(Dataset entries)
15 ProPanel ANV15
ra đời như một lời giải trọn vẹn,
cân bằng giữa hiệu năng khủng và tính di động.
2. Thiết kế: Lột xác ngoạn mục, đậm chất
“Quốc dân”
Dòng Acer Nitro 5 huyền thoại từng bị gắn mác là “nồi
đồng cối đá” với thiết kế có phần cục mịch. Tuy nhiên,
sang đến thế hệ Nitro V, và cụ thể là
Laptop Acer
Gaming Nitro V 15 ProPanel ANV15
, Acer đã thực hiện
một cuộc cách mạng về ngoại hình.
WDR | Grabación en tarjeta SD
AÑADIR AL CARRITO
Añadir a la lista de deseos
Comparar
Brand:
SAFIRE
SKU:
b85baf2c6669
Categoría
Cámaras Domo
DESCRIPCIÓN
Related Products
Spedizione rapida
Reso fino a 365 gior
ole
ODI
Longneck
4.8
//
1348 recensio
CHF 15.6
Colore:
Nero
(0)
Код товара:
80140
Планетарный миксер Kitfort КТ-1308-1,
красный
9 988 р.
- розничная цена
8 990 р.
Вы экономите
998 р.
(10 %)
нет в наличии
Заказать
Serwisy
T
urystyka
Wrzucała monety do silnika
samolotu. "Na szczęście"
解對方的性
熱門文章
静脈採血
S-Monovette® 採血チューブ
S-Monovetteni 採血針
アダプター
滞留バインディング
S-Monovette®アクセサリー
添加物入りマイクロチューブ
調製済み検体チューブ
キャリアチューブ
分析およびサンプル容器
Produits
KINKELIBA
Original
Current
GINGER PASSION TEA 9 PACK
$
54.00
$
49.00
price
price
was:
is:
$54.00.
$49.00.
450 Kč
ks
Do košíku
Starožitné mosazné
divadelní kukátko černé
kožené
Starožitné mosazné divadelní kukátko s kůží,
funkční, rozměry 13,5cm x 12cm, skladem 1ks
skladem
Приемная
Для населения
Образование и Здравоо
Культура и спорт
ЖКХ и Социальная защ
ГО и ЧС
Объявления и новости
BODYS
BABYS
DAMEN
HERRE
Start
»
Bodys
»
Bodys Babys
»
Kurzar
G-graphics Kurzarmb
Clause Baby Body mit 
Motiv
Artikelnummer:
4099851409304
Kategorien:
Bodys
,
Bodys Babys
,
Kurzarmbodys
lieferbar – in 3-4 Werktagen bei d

• [About this task]
Repeat all the entries above without altering anything.

• [Written solution]
15 ProPanel ANV15
ra đời như một lời giải trọn vẹn,
cân bằng giữa hiệu năng khủng và tính di động.
2. Thiết kế: Lột xác ngoạn mục, đậm chất
“Quốc dân”
Dòng Acer Nitro 5 huyền thoại từng bị gắn mác là “nồi
đồng cối đá” với thiết kế có phần cục mịch. Tuy nhiên,
sang đến thế hệ Nitro V, và cụ thể là
Laptop Acer
Gaming Nitro V 15 ProPanel ANV15
, Acer đã thực hiện
một cuộc cách mạng về ngoại hình.
WDR | Grabación en tarjeta SD
AÑADIR AL CARRITO
Añadir a la lista de deseos
Comparar
Brand:
SAFIRE
SKU:
b85baf2c6669
Categoría
Cámaras Domo
DESCRIPCIÓN
Related Products
Spedizione rapida
Reso fino a 365 gior
ole
ODI
Longneck
4.8
//
1348 recensio
CHF 15.6
Colore:
Nero
(0)
Код товара:
80140
Планетарный миксер Kitfort КТ-1308-1,
красный
9 988 р.
- розничная цена
8 990 р.
Вы экономите
998 р.
(10 %)
нет в наличии
Заказать
Serwisy
T
urystyka
Wrzucała monety do silnika
samolotu. "Na szczęście"
解對方的性
熱門文章
静脈採血
S-Monovette® 採血チューブ
S-Monovetteni 採血針
アダプター
滞留バインディング
S-Monovette®アクセサリー
添加物入りマイクロチューブ
調製済み検体チューブ
キャリアチューブ
分析およびサンプル容器
Produits
KINKELIBA
Original
Current
GINGER PASSION TEA 9 PACK
$
54.00
$
49.00
price
price
was:
is:
$54.00.
$49.00.
450 Kč
ks
Do košíku
Starožitné mosazné
divadelní kukátko černé
kožené
Starožitné mosazné divadelní kukátko s kůží,
funkční, rozměry 13,5cm x 12cm, skladem 1ks
skladem
Приемная
Для населения
Образование и Здравоо
Культура и спорт
ЖКХ и Социальная защ
ГО и ЧС
Объявления и новости
BODYS
BABYS
DAMEN
HERRE
Start
»
Bodys
»
Bodys Babys
»
Kurzar
G-graphics Kurzarmb
Clause Baby Body mit 
Motiv
Artikelnummer:
4099851409304
Kategorien:
Bodys
,
Bodys Babys
,
Kurzarmbodys
lieferbar – in 3-4 Werktagen bei d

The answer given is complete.